## YOUR INSTRUCTIONS
In the entries that follow, repeat exactly the lines from the one that has "検疫医療専門職（医師）の公募は随時行われてい" through the one that has "регулируемой мощностью радиационного", but omit pictures.

## LISTED RECORDS
....

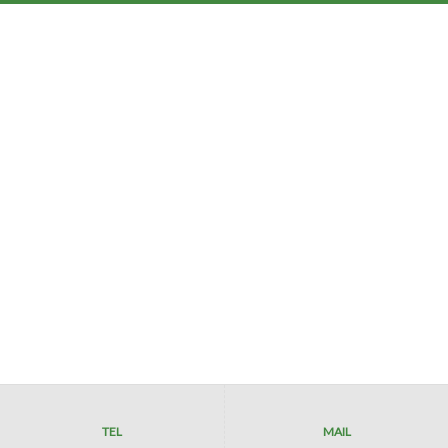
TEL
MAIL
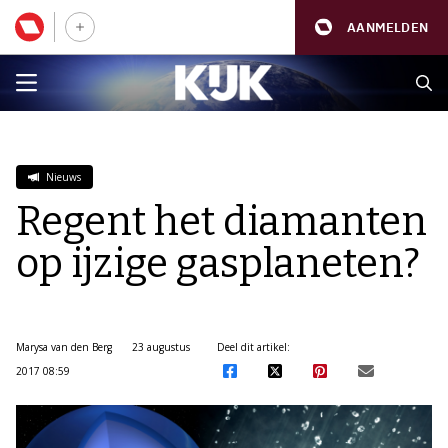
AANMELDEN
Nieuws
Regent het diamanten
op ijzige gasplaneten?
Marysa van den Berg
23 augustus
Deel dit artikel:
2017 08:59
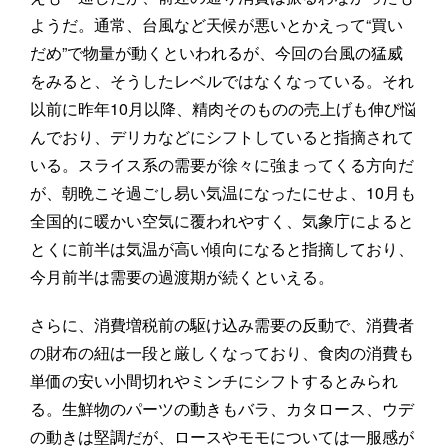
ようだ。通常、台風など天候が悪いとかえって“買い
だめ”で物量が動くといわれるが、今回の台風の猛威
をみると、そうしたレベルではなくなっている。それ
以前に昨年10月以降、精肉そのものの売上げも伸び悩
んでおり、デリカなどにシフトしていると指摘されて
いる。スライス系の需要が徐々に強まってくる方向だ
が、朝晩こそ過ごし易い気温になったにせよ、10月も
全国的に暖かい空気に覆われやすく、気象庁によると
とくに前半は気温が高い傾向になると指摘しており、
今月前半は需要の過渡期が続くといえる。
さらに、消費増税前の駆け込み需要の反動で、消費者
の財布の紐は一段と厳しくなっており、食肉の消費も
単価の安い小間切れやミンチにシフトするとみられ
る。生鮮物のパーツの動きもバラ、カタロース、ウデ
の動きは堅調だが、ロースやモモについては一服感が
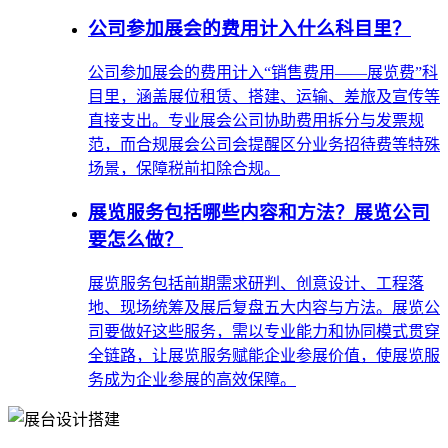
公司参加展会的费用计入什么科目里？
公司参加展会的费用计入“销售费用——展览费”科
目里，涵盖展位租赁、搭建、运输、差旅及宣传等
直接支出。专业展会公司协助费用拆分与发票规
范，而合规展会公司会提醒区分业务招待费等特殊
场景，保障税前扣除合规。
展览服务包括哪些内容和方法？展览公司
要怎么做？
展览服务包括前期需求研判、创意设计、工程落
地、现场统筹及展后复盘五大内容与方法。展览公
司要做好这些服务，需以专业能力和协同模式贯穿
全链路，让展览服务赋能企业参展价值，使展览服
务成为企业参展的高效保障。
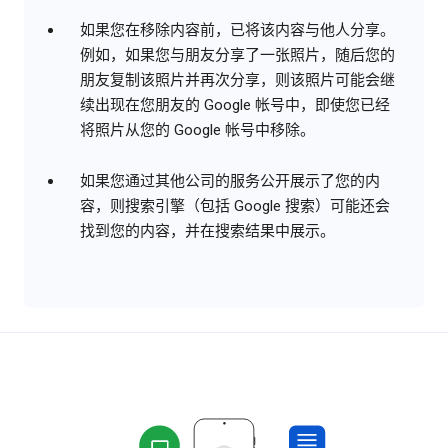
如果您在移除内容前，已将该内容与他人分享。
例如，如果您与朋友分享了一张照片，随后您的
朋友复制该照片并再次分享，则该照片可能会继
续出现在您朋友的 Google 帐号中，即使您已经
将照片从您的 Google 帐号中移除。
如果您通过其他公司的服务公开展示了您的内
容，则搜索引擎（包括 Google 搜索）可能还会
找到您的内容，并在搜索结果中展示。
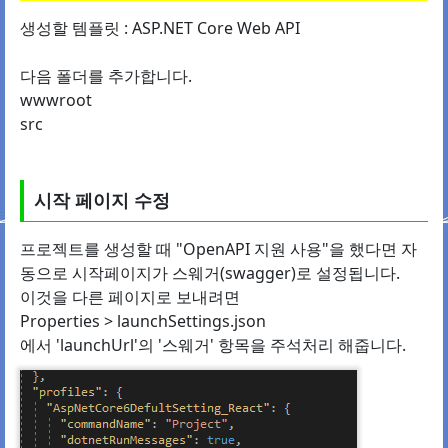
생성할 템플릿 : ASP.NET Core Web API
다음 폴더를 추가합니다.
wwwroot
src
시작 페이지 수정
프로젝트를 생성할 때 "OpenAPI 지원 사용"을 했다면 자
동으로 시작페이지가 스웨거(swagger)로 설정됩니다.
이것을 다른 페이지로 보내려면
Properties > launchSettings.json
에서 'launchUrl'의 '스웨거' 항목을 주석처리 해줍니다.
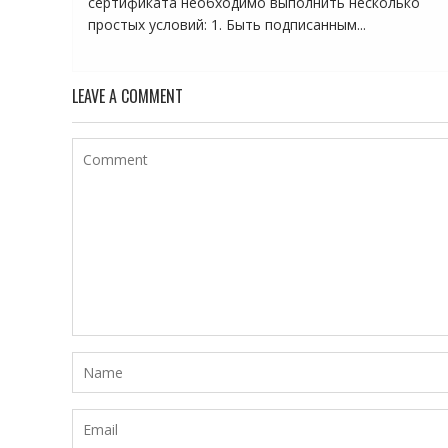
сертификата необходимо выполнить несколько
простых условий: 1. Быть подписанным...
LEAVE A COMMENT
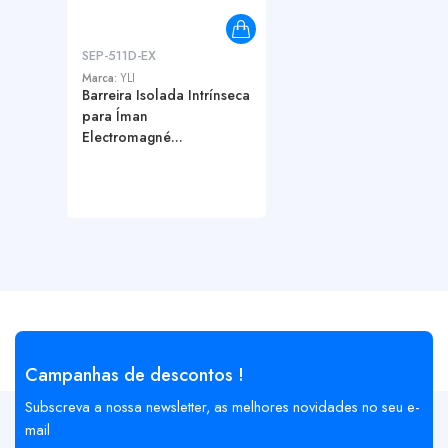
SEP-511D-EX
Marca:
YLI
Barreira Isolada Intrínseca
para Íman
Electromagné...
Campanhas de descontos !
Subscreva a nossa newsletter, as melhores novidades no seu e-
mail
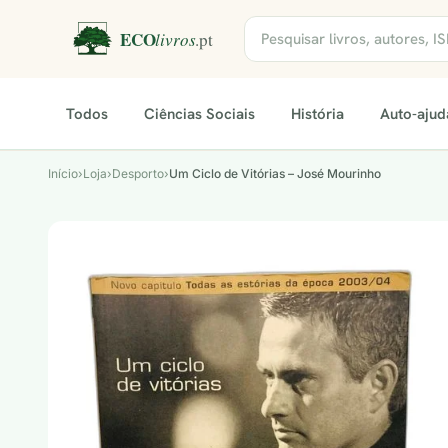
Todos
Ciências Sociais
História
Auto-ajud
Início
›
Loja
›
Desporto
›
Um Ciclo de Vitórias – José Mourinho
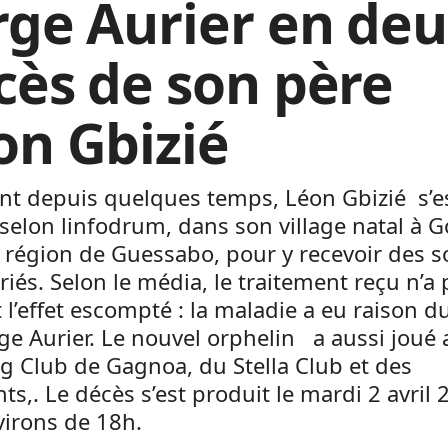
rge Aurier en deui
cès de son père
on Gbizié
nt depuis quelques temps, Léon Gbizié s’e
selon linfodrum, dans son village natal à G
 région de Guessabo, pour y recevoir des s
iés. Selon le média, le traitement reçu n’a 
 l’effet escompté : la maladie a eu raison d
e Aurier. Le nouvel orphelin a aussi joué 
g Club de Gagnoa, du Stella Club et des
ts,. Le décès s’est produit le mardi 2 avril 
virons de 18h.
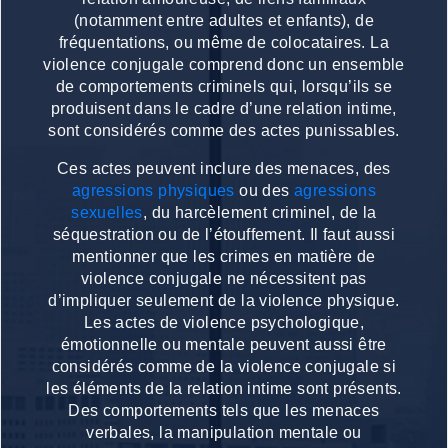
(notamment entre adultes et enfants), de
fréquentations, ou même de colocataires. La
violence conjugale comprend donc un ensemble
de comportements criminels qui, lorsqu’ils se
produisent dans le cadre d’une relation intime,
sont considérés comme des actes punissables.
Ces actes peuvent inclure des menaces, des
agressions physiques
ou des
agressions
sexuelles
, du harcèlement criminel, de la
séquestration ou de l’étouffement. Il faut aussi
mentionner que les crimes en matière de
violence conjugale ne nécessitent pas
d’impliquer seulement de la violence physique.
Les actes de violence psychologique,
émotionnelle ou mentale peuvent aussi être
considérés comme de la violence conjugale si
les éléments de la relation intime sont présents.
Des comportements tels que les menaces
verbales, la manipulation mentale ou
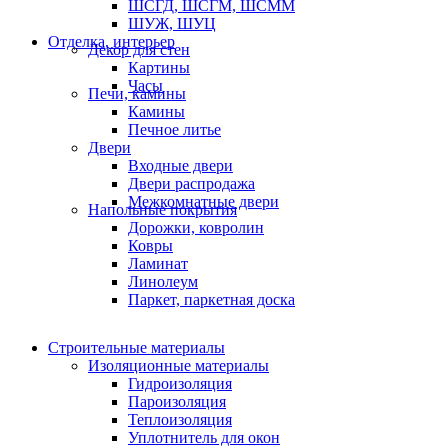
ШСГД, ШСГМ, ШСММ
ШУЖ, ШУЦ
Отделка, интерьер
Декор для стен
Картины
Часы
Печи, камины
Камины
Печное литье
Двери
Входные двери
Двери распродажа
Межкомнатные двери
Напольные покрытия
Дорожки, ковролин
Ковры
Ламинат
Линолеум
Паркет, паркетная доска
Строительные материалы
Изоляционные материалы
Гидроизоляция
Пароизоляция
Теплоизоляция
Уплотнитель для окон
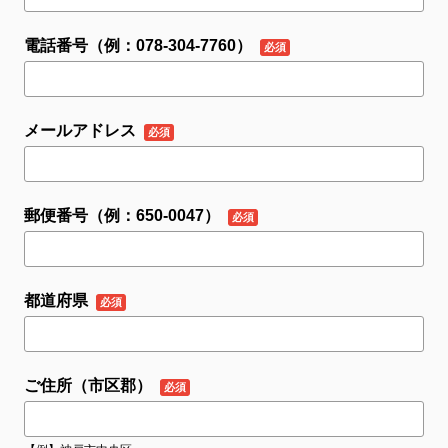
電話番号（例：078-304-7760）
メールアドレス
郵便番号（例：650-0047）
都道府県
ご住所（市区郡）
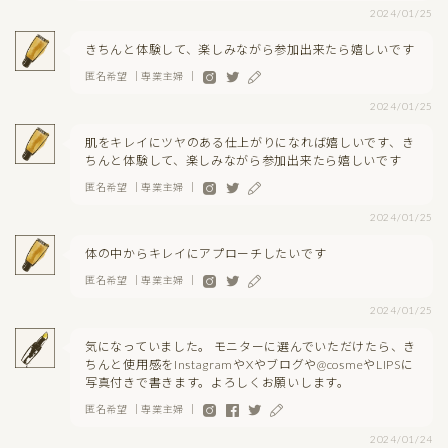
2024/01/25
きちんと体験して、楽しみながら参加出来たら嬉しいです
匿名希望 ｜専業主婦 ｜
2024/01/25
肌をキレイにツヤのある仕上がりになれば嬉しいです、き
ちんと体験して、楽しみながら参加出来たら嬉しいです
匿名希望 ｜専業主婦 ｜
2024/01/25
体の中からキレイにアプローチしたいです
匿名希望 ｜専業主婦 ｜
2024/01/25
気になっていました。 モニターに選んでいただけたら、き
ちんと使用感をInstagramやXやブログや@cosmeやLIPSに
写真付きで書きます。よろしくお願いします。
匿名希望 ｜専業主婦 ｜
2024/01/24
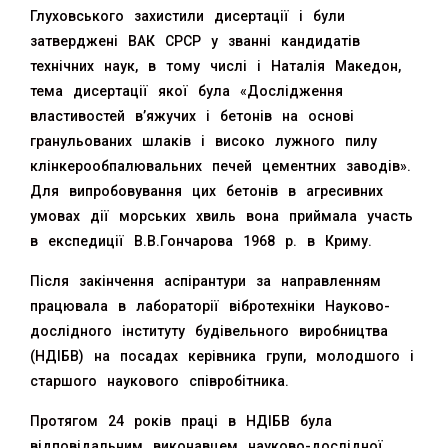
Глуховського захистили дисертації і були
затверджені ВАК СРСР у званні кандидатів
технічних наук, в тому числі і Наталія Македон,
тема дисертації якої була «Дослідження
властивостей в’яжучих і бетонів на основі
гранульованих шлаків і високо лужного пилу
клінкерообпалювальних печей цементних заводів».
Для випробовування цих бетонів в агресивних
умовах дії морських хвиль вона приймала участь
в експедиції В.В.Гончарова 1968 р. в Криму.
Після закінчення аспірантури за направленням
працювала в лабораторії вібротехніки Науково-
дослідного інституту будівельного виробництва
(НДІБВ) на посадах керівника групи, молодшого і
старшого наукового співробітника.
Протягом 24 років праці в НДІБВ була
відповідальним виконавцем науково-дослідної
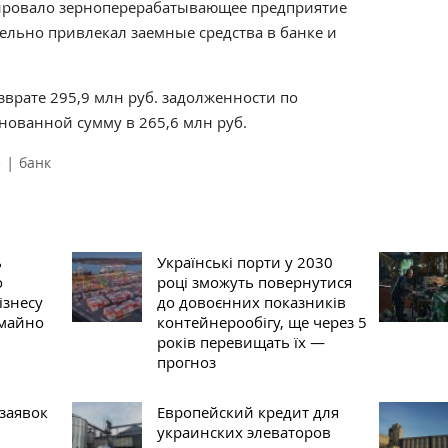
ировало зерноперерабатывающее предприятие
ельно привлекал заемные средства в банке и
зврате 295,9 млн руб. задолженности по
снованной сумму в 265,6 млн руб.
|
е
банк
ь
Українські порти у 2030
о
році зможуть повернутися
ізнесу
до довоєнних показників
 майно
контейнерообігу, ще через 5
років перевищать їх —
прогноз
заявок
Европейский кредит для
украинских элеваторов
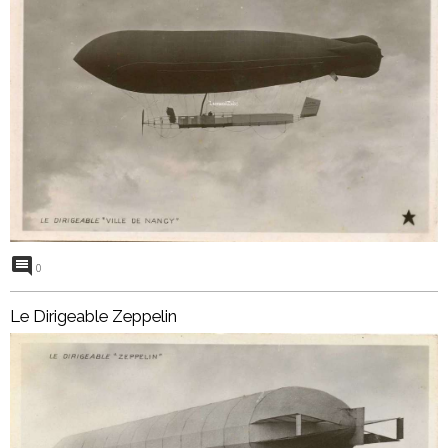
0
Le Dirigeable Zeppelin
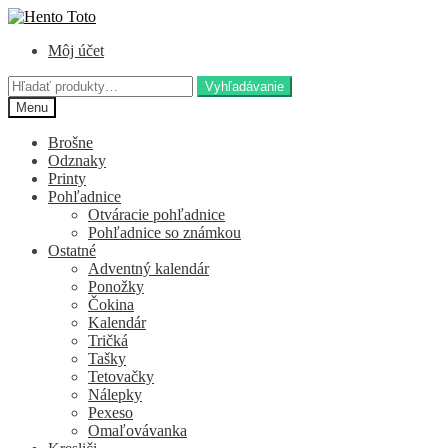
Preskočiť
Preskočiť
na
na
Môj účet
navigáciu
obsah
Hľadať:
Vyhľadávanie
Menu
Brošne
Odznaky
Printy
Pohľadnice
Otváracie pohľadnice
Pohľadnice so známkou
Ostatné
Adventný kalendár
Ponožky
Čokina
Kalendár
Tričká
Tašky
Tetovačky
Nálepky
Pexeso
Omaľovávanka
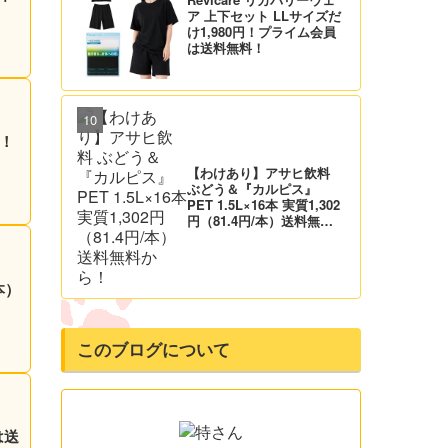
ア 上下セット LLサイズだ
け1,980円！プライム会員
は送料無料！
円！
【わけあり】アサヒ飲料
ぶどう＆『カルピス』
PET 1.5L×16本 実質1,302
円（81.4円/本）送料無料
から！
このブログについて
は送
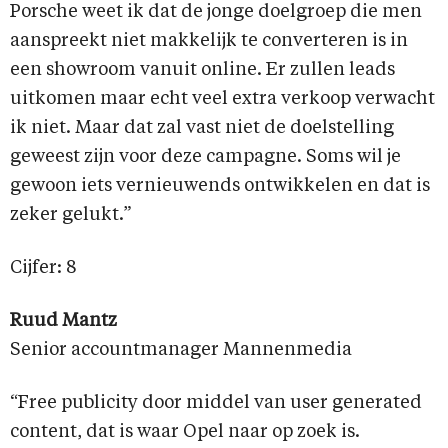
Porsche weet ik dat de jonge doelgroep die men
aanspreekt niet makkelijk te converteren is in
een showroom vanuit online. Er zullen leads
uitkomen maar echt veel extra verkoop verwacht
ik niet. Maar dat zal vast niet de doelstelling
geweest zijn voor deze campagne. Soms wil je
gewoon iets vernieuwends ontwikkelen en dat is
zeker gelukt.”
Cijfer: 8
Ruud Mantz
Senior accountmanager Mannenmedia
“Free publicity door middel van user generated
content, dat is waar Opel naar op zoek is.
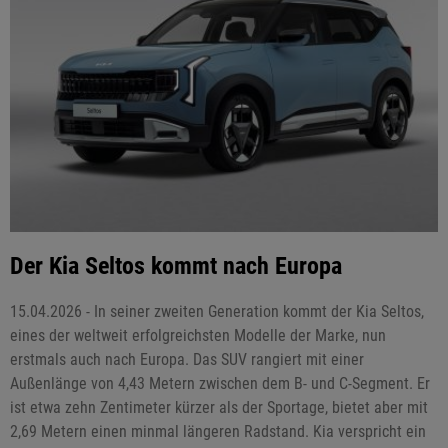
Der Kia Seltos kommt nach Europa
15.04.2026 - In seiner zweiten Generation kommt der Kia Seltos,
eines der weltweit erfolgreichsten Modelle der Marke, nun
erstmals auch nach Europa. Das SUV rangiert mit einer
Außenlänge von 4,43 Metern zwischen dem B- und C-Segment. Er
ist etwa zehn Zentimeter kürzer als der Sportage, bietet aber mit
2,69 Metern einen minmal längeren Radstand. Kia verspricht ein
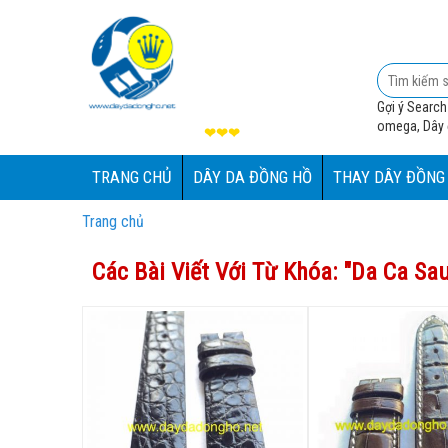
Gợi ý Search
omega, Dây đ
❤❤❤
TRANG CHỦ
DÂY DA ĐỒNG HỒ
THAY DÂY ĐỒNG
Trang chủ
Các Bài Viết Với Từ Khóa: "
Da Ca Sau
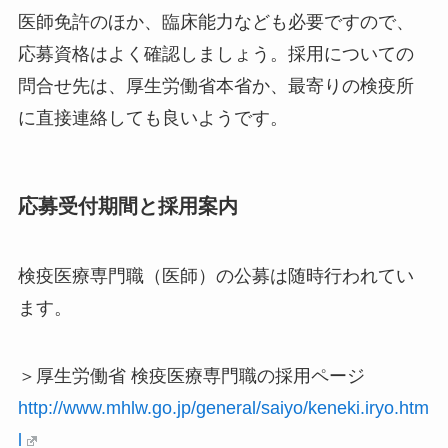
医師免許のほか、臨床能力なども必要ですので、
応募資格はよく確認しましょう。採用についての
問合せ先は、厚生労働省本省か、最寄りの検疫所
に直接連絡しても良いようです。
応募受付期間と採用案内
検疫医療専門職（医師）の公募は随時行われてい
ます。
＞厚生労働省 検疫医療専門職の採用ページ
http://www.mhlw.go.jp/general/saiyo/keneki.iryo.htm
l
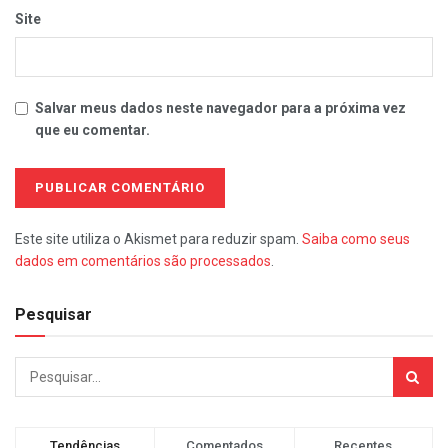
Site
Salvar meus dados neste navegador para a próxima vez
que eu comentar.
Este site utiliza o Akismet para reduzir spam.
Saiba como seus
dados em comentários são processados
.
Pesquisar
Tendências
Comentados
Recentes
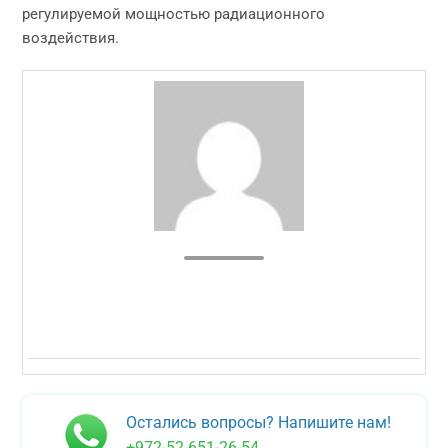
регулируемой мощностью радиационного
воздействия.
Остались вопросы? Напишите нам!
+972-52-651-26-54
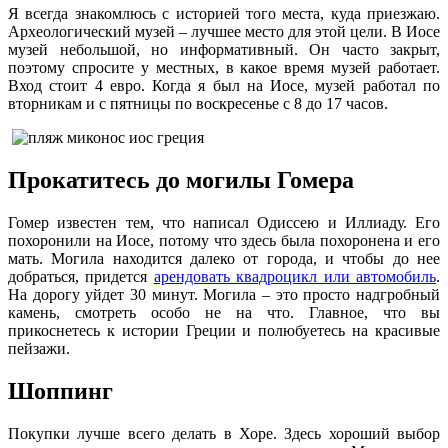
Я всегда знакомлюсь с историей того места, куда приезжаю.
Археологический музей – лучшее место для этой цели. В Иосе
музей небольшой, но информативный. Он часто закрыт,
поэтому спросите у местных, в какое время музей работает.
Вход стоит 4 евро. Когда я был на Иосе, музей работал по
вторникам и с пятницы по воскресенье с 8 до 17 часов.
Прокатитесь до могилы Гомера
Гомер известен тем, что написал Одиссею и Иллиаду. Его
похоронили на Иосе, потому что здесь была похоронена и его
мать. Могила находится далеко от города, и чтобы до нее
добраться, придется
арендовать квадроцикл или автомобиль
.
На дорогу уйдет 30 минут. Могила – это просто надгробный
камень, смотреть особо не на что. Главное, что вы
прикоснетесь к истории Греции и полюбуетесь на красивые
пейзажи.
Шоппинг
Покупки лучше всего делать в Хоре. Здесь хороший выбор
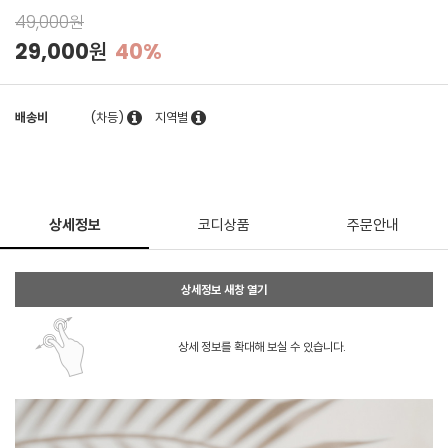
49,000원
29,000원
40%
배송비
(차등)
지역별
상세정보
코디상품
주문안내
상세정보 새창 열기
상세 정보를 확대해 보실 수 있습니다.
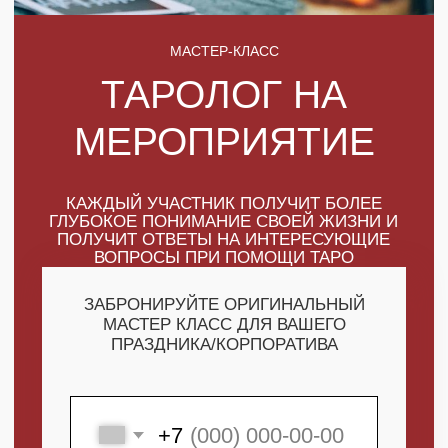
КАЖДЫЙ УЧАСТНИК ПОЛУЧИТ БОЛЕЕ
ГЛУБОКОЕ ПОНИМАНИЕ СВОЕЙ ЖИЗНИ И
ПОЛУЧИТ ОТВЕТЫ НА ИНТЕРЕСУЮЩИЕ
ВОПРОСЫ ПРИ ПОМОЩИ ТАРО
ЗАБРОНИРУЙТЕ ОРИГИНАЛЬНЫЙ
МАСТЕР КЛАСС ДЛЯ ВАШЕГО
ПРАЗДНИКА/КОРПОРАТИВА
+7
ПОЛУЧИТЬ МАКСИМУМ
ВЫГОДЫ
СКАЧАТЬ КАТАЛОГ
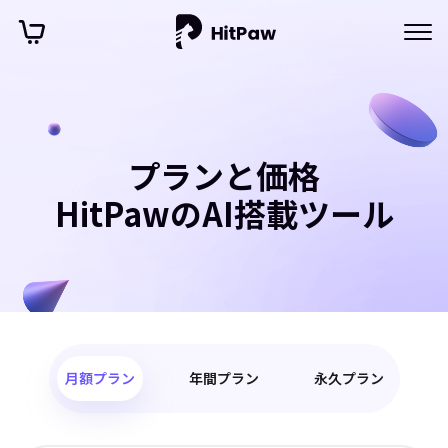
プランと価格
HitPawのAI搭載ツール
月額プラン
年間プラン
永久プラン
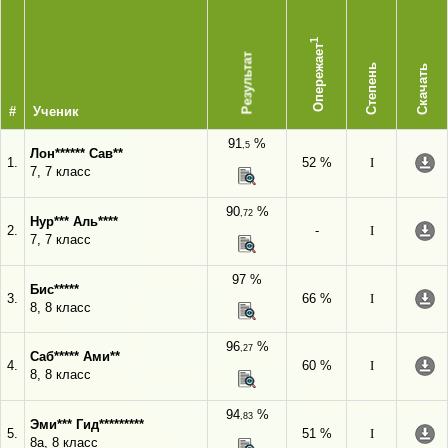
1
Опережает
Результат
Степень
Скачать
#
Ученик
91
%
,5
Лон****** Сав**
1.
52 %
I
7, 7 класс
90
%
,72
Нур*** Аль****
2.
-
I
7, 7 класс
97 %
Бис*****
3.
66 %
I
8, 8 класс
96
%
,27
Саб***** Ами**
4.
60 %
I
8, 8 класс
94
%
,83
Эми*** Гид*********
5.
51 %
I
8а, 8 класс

....

## WRITTEN RESPONSE
検疫医療専門職（医師）の公募は随時行われてい
ます。
＞厚生労働省 検疫医療専門職の採用ページ
http://www.mhlw.go.jp/general/saiyo/keneki.iryo.htm
l
Site
Salvar meus dados neste navegador para a próxima vez
que eu comentar.
Este site utiliza o Akismet para reduzir spam.
Saiba como seus
dados em comentários são processados
.
Pesquisar
Tendências
Comentados
Recentes
регулируемой мощностью радиационного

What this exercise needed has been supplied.